I think Lenovo just made a heck of a good deal. Or at least a better one than Google made in 2011.
The company purchased Motorola Mobility from Google Wednesday for $2.91 billion, just 17 months after Google spent $12.5 billion for Motorola. Granted, Google gained Motorola’s rich patent portfolio in 2011 but Lenovo gets a piece of that too from today’s purchase: The China-based company gains roughly 2,000 patent assets of its own and has a cross-licensing agreement with Google for the rest.
That patent protection could come in handy as Lenovo seeks to strengthen its smartphone market share around the globe. And make no mistake: That’s what this deal is all about. Without the Motorola brand, Lenovo would have a hard time breaking into new regions.
In fact, as I listened to the Lenovo conference call after news of the deal broke, that was a recurring theme from both Mr. Yang Yuanqing, Chairman and CEO, and Wong Waiming, CFO of Lenovo. Here are few quotes to illustrate the point:
“We bought this business and this team. We think they have very unique expertise.”
“Moto Mobility (is) very complementary to Lenovo Mobility. An asset we acquired for growth.”
“Winning market share is the goal. Now we have what we need to challenge others in this market.”
“We can sell 100 million units every year in the smartphone market.”
For reference on the last quote: Lenovo sold an estimated 45.5 million smartphones in 2013 according to IDC.
Yuanqing and Waiming emphasized that the Motorola brand will continue on and be complementary to Lenovo’s own brand. Although long-term details weren’t provided, it sounded to me like Motorola phones would still be sold in markets where Motorola has strong name-brand recognition: Don’t expect to see an influx of Lenovo phones in North and Latin America, for example.
So what does this deal do immediately for Lenovo? Research firm Strategy Analytics isn’t even waiting for the deal to close: It says Lenovo just vaulted to the no. 3 smartphone vendor in the world, behind only Samsung and Apple, with 6 percent of all smartphone sales in 2013.

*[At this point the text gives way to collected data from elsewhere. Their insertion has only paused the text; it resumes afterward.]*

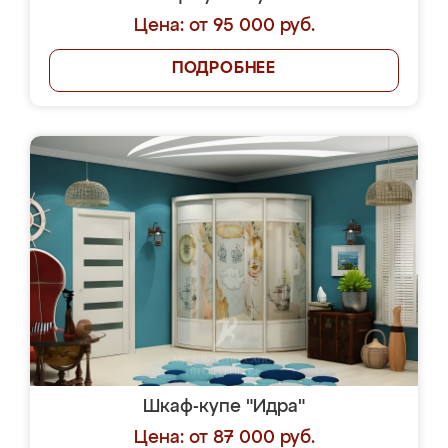
Цена: от 95 000 руб.
ПОДРОБНЕЕ
Шкаф-купе "Идра"
Цена: от 87 000 руб.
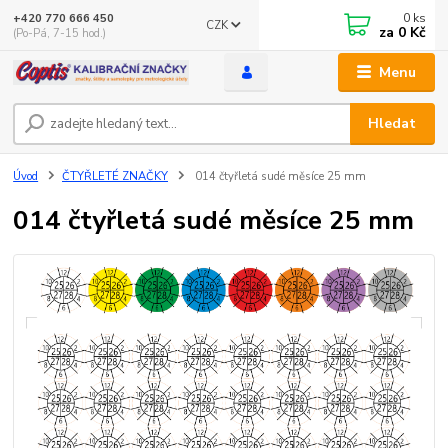
0
ks
+420 770 666 450
CZK
za
0 Kč
(Po-Pá, 7-15 hod.)
Menu
Hledat
Úvod
ČTYŘLETÉ ZNAČKY
014 čtyřletá sudé měsíce 25 mm
014 čtyřletá sudé měsíce 25 mm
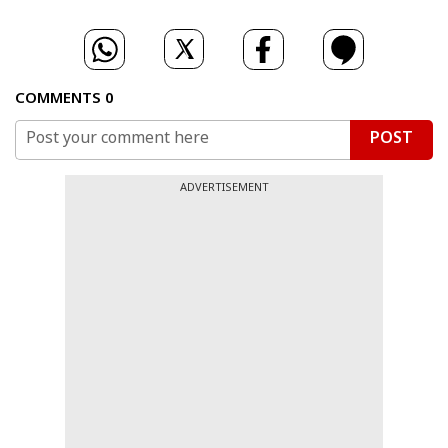
COMMENTS
0
POST
ADVERTISEMENT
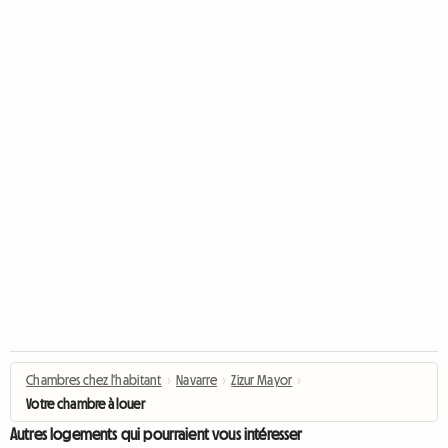
Chambres chez l'habitant
›
Navarre
›
Zizur Mayor
›
Votre chambre à louer
Autres logements qui pourraient vous intéresser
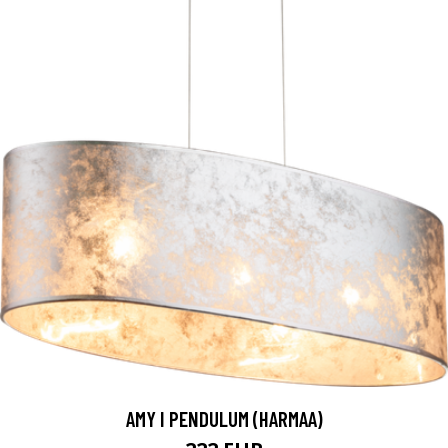
AMY I PENDULUM (HARMAA)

Huawei and ZTE may be fierce competitors in China, but they don’t have a Motorola that can get them instant market share in the Americas and Europe. That share is currently small, but with products such as the Moto X and Moto G, Motorola showed promise; more than Lenovo has in these regions.
Lenovo said it has no plans to shutter Motorola offices in Chicago and that Dennis Woodside and the executive team would stay to continue executing Motorola’s current plans. Motorola’s Texas assembly plant seems up in the air, however, as Lenovo execs said they believe most of Motorola’s production is outsourced. That’s a nice way of saying, “We’ll take a look but only keep it if it’s cost effective.”

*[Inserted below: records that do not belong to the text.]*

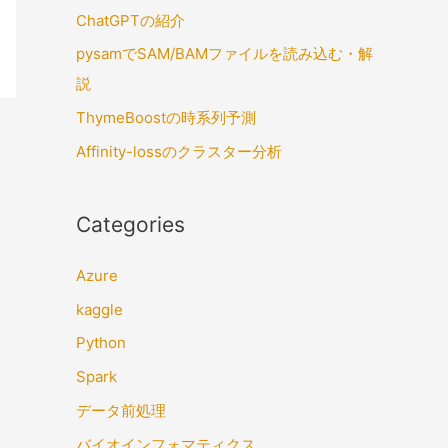
ChatGPTの紹介
pysamでSAM/BAMファイルを読み込む・解
説
ThymeBoostの時系列予測
Affinity-lossのクラスター分析
Categories
Azure
kaggle
Python
Spark
データ前処理
バイオインフォマティクス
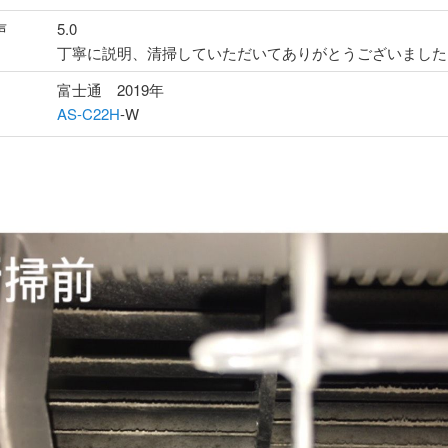
声
5.0
丁寧に説明、清掃していただいてありがとうございました
富士通 2019年
AS-C22H
-W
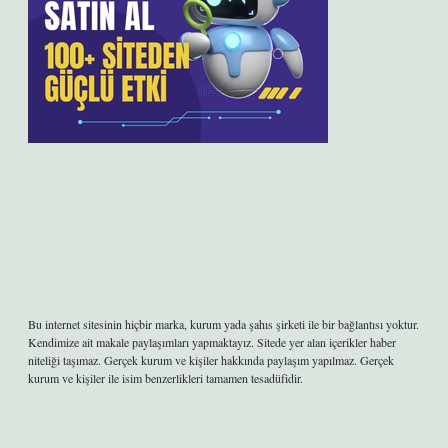
Bu internet sitesinin hiçbir marka, kurum yada şahıs şirketi ile bir bağlantısı yoktur.
Kendimize ait makale paylaşımları yapmaktayız. Sitede yer alan içerikler haber
niteliği taşımaz. Gerçek kurum ve kişiler hakkında paylaşım yapılmaz. Gerçek
kurum ve kişiler ile isim benzerlikleri tamamen tesadüfidir.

All in all, this looks like far less than a merger of two product lines; I don’t expect Lenovo to ingest Motorola’s products any more than I expect a rash of Lenovo phones landing in the U.S. The two brands will be kept separate; it’s a simple market share buy for Lenovo along with the bonus of patent licenses.
Does that mean Motorola Mobility is worth the $2.91 billion Lenovo just paid?
I’m doubtful of that mainly because it’s a large amount of money for company that wasn’t profitable, but still think it’s a solid deal. Being more of a hardware company, Lenovo is likely to take time that Google wouldn’t to see if Motorola can keep growing and eventually thrive. The deal also opens doors to Lenovo in markets where it had little or no chance of gaining share because it’s not a brand in such regions.
And of course, besides the rich history of Motorola, Lenovo grabs the company’s engineering expertise; something that already made a mid-range phone like the Moto X perform like a more expensive device while adding unique features that no phone currently has.